El gobierno federal presentó ayer su propuesta de reforma electoral con la que se busca “afianzar la vida democrática del país”. La amplia iniciativa incluye la modificación de 18 artículos constitucionales y la inclusión de siete transitorios, y entre sus contenidos de mayor calado se cuentan la sustitución del Instituto Nacional Electoral (INE) por el Instituto Nacional de Elecciones y Consultas, la desaparición de las 200 diputaciones plurinominales, de los senadores de lista, de los organismos públicos locales electorales y los tribunales estatales electorales, la reducción del número de integrantes de congresos locales y regidurías, además del establecimiento de la votación popular como mecanismo de elección de los consejeros del órgano comicial y de los magistrados del Tribunal Electoral del Poder Judicial de la Federación (TEPJF). Otro cambio trascendental sería el fin del financiamiento público a las actividades ordinarias de los partidos, a los cuales sólo se entregaría presupuesto para afrontar los comicios.
Como se indica desde el nombre del nuevo órgano propuesto para organizar las elecciones, la primera intención de la reforma es impulsar una democracia real, directa, participativa y, en consonancia con las lógicas de la Cuarta Transformación, libre de los intermediarios entre soberanía popular y conformación del poder político que caracterizaron a la gobernanza neoliberal y nunca cumplieron con su tarea de garantizar imparcialidad, certeza y legalidad. En efecto, hasta ahora la composición de los órganos electorales ha dependido de componendas alcanzadas por los partidos mediante negociaciones opacas, antidemocráticas y conducidas con el propósito de instrumentar al INE (antes Instituto Federal Electoral) y el TEPJF como cómplices para convalidar fraudes como el de 2006 y operaciones de compra abierta del voto como la ejecutada por el PRI en 2012. Tales fueron las consecuencias de poner la organización y calificación de los comicios en manos de personajes en deuda con quienes los auparon a puestos desde los que han disfrutado de canonjías sin cuento.
La segunda finalidad de la iniciativa es separar el poder económico del político. En este sentido, no escapa a los ciudadanos que la inyección prácticamente ilimitada de dinero a los partidos ha despolitizado los procesos de elección –es decir, los ha despojado de su naturaleza de espacios para dirimir proyectos alternativos para conducir los asuntos públicos– y los ha convertido en grandes negocios, hasta el punto en que se conforman partidos sin respaldo social ni ideología definida, con el propósito único de medrar con el presupuesto y las posiciones de poder.

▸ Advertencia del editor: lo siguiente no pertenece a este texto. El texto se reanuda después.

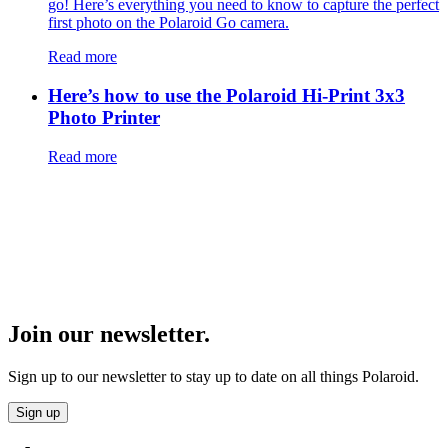
go! Here’s everything you need to know to capture the perfect
first photo on the Polaroid Go camera.
Read more
Here’s how to use the Polaroid Hi-Print 3x3
Photo Printer
Read more
Join our newsletter.
Sign up to our newsletter to stay up to date on all things Polaroid.
Sign up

Esta confusión deliberada de la arena política con un mercado ha dado pie a la conformación de una élite pa-rásita que incluye a consejeros, asesores, firmas de consultoría y de imagen pública, agencias de publicidad y mercadotecnia, empresas de demoscopia, bufetes de abogados especializados en derecho electoral y demás giros que viven directa o indirectamente de las arcas públicas.

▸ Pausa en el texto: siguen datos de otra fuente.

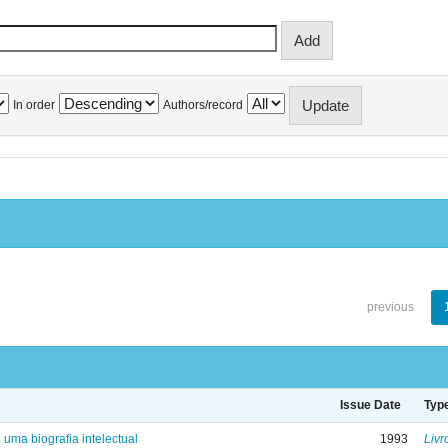
In order
Authors/record
previous
Issue Date
Typ
: uma biografia intelectual
1993
Livr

Poner fin a este sistema de simulación, especulación y tráfico de influencias puede verse como un acto de congruencia por parte de un gobierno surgido precisamente de un movimiento popular de repudio al régimen neoliberal oligárquico, y empeñado con la transformación de unas reglas de juego diseñadas para perpetuar un modelo que hoy por hoy ha perdido cualquier cariz de legitimidad. Como era previsible, la clase política que se vio desplazada tras el colapso de ese régimen reaccionó con manifestaciones destempladas al intento de empoderar a la ciudadanía y reducir el ámbito de la discrecionalidad y los acuerdos cupulares. La apasionada adhesión de la derecha política a la dirigencia del INE puso al descubierto, por enésima vez, el tipo de relaciones generadas por tales arreglos y la ausencia de un árbitro mínimamente objetivo y creíble.
Cabe esperar que, cuando la iniciativa sea enviada al Congreso para su discusión, los representantes populares sean leales al mandato de las urnas; sean capaces de responder a los anhelos de instalar una verdadera democracia; perciban el descrédito, cuando no repudio, de la sociedad a la clase política en su conformación actual, y no dejen que los poderes fácticos se impongan al bien común, como acaba de ocurrir con el rechazo a la reforma en materia eléctrica. Ello no implica que la propuesta sea perfecta ni que deba tramitarse sin mayor análisis: es comprensible y deseable que, en el transcurso de los debates, el texto preparado por el Ejecutivo se perfeccione y profundice a fin de crear el mejor modelo democrático posible.